Would you return every entry below without a single difference?

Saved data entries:
☆ ☆ ☆ ☆ ☆ ☆ ☆

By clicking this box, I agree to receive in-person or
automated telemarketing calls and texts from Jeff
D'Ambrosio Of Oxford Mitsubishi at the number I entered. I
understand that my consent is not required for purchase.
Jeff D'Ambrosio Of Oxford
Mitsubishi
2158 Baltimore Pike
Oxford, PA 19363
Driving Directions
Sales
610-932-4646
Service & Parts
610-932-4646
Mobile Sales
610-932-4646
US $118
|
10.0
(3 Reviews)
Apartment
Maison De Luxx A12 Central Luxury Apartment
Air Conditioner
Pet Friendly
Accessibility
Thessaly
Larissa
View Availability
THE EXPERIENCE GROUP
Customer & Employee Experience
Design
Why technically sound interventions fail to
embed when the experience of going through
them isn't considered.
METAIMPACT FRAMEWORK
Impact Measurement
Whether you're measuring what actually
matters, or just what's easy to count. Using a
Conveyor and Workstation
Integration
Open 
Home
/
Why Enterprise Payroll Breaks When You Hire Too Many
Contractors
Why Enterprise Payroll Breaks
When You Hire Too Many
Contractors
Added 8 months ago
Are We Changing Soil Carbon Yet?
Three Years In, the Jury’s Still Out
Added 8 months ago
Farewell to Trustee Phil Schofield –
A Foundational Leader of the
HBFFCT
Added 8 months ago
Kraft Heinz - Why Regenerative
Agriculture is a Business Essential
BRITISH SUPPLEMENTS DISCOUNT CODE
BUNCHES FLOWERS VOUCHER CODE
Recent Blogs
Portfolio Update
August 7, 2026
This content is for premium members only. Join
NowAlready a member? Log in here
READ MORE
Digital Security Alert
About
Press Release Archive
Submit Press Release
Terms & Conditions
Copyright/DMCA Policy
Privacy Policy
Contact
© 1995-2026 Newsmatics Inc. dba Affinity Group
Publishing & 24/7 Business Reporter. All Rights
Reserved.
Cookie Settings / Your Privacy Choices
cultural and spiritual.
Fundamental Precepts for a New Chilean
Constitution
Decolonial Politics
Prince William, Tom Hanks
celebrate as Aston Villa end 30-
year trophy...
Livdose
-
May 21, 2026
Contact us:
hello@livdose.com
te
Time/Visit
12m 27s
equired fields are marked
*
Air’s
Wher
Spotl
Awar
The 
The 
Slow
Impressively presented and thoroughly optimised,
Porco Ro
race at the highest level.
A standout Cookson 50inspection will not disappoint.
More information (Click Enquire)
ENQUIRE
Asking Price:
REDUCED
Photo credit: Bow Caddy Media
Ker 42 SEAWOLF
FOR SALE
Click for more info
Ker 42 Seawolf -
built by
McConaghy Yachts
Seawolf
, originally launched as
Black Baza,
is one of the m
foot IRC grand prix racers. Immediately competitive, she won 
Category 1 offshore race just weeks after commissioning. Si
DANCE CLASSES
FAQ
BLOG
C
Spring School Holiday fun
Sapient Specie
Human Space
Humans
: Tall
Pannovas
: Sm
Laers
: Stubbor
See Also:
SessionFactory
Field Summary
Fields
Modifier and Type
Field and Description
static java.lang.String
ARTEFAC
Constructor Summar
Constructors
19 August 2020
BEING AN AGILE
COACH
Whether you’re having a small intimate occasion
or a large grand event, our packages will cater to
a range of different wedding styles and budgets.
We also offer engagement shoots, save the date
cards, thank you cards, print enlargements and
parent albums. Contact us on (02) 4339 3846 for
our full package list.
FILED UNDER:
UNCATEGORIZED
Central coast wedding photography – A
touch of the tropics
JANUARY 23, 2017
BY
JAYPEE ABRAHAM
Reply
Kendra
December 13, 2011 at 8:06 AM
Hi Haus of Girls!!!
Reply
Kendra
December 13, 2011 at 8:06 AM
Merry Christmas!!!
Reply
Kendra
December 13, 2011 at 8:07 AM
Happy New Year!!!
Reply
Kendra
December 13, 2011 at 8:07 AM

☆ ☆ ☆ ☆ ☆ ☆ ☆

Solution below
By clicking this box, I agree to receive in-person or
automated telemarketing calls and texts from Jeff
D'Ambrosio Of Oxford Mitsubishi at the number I entered. I
understand that my consent is not required for purchase.
Jeff D'Ambrosio Of Oxford
Mitsubishi
2158 Baltimore Pike
Oxford, PA 19363
Driving Directions
Sales
610-932-4646
Service & Parts
610-932-4646
Mobile Sales
610-932-4646
US $118
|
10.0
(3 Reviews)
Apartment
Maison De Luxx A12 Central Luxury Apartment
Air Conditioner
Pet Friendly
Accessibility
Thessaly
Larissa
View Availability
THE EXPERIENCE GROUP
Customer & Employee Experience
Design
Why technically sound interventions fail to
embed when the experience of going through
them isn't considered.
METAIMPACT FRAMEWORK
Impact Measurement
Whether you're measuring what actually
matters, or just what's easy to count. Using a
Conveyor and Workstation
Integration
Open 
Home
/
Why Enterprise Payroll Breaks When You Hire Too Many
Contractors
Why Enterprise Payroll Breaks
When You Hire Too Many
Contractors
Added 8 months ago
Are We Changing Soil Carbon Yet?
Three Years In, the Jury’s Still Out
Added 8 months ago
Farewell to Trustee Phil Schofield –
A Foundational Leader of the
HBFFCT
Added 8 months ago
Kraft Heinz - Why Regenerative
Agriculture is a Business Essential
BRITISH SUPPLEMENTS DISCOUNT CODE
BUNCHES FLOWERS VOUCHER CODE
Recent Blogs
Portfolio Update
August 7, 2026
This content is for premium members only. Join
NowAlready a member? Log in here
READ MORE
Digital Security Alert
About
Press Release Archive
Submit Press Release
Terms & Conditions
Copyright/DMCA Policy
Privacy Policy
Contact
© 1995-2026 Newsmatics Inc. dba Affinity Group
Publishing & 24/7 Business Reporter. All Rights
Reserved.
Cookie Settings / Your Privacy Choices
cultural and spiritual.
Fundamental Precepts for a New Chilean
Constitution
Decolonial Politics
Prince William, Tom Hanks
celebrate as Aston Villa end 30-
year trophy...
Livdose
-
May 21, 2026
Contact us:
hello@livdose.com
te
Time/Visit
12m 27s
equired fields are marked
*
Air’s
Wher
Spotl
Awar
The 
The 
Slow
Impressively presented and thoroughly optimised,
Porco Ro
race at the highest level.
A standout Cookson 50inspection will not disappoint.
More information (Click Enquire)
ENQUIRE
Asking Price:
REDUCED
Photo credit: Bow Caddy Media
Ker 42 SEAWOLF
FOR SALE
Click for more info
Ker 42 Seawolf -
built by
McConaghy Yachts
Seawolf
, originally launched as
Black Baza,
is one of the m
foot IRC grand prix racers. Immediately competitive, she won 
Category 1 offshore race just weeks after commissioning. Si
DANCE CLASSES
FAQ
BLOG
C
Spring School Holiday fun
Sapient Specie
Human Space
Humans
: Tall
Pannovas
: Sm
Laers
: Stubbor
See Also:
SessionFactory
Field Summary
Fields
Modifier and Type
Field and Description
static java.lang.String
ARTEFAC
Constructor Summar
Constructors
19 August 2020
BEING AN AGILE
COACH
Whether you’re having a small intimate occasion
or a large grand event, our packages will cater to
a range of different wedding styles and budgets.
We also offer engagement shoots, save the date
cards, thank you cards, print enlargements and
parent albums. Contact us on (02) 4339 3846 for
our full package list.
FILED UNDER:
UNCATEGORIZED
Central coast wedding photography – A
touch of the tropics
JANUARY 23, 2017
BY
JAYPEE ABRAHAM
Reply
Kendra
December 13, 2011 at 8:06 AM
Hi Haus of Girls!!!
Reply
Kendra
December 13, 2011 at 8:06 AM
Merry Christmas!!!
Reply
Kendra
December 13, 2011 at 8:07 AM
Happy New Year!!!
Reply
Kendra
December 13, 2011 at 8:07 AM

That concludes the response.